We walked along the headland as far as the pebble beach where Mum found fireflies when she was a little girl. People had been stacking stones all along the shore. I’m not sure how I feel about this. It’s just a bit of harmless fun, but I think beaches look best when they haven’t been ‘improved’ by people feeling the need to express themselves. Still, I suppose pristine normality will be restored, come the next storm.
Back down to the rocks after lunch. As I sat on my favourite rock, I had a visit from an eponymous rock pipit. It was remarkably well camouflaged among the stones. I idly watched what I initially took to be a curlew flying towards the island, but something about its jizz made me question my assumptions. As it sped determinedly towards its intended destination, my binoculars revealed it to be a peregrine falcon! What sort of nature writer mistakes a peregrine for a curlew?! My sort, apparently. I followed the peregrine until it became so small I lost it. I assumed it was intending to launch an attack on the birds on the island, but there was no commotion, so it must have been heading off around the headland.
It’s great to be back. We arrived late afternoon and, after unloading everything into the caravan, I headed straight down to the rocks. Terns, cormorants, and razorbills fished, oystercatchers panicked, and gannets circled far out to sea on stiff wings. Instant relaxation mode. Everything was still right with the world.
An afternoon walk along Burlees Lane. Several times, we heard a buzzard mewling somewhere above the valley: a relatively rare bird in these parts. I spotted it eventually, gliding back the way we had come. Then I heard and spotted another, which was evidently trying to catch it up. And then a third tagged along. So, perhaps buzzards are becoming a little less rare in these parts.

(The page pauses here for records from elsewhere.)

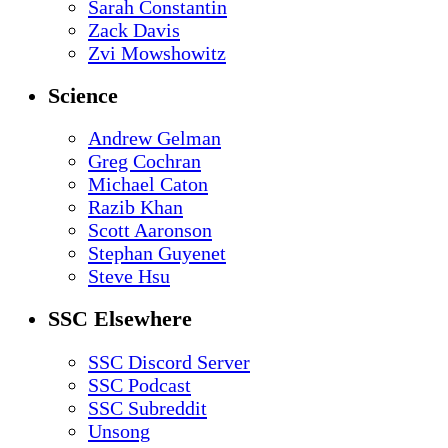
Sarah Constantin
Zack Davis
Zvi Mowshowitz
Science
Andrew Gelman
Greg Cochran
Michael Caton
Razib Khan
Scott Aaronson
Stephan Guyenet
Steve Hsu
SSC Elsewhere
SSC Discord Server
SSC Podcast
SSC Subreddit
Unsong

Someone had pinned a sign on a trackside bench warning passers-by of a wasps’ nest. There were certainly plenty of them emerging from and disappearing underneath the bench. That’s the second wasps’ nest we’ve spotted this week.
A kestrel perched on a lamp, staring down at the field below. After a minute, it parachuted down to the ground after some hapless prey. Meanwhile, a rabbit sunbathed in the llama field. Clearly, it hadn’t heard there were three buzzards in the area.
Mushrooms popped up all over our front lawn overnight. We usually have a few, but never so many as this year. I suppose the dreadful wet August is to thank.
As seems to happen every year, the first signs of autumn appear before we’ve even been on our summer break. I suppose it serves us right for preferring to take our holiday in September, when all the schools are back. I wonder how many kids will still be about this very non-standard year. Quite a few, I expect.
It looks as if crane fly season is upon us once again. Having defenestrated one before bed on Wednesday, I lay awake listening to another tap-tap-tapping against the ceiling, anxiously expecting it to land on my upturned face at any moment. A few moments later, it landed on my upturned face, and I emitted an involuntary bellow. Call me over-reactive, but I’m very highly strung when it comes to flappy things landing on my face.
The lights back on, I eventually managed to capture this second crane fly and chucked it out the window to join its buddy.
The light off once again, it took a good five minutes before the tap-tap-tapping resumed. Then another crane fly landed on my upturned face, and I emitted a second bellow.
By the time of my third bellow, I was wide awake. So I tossed the offending insect out the window and went to do some work in the study until things calmed down.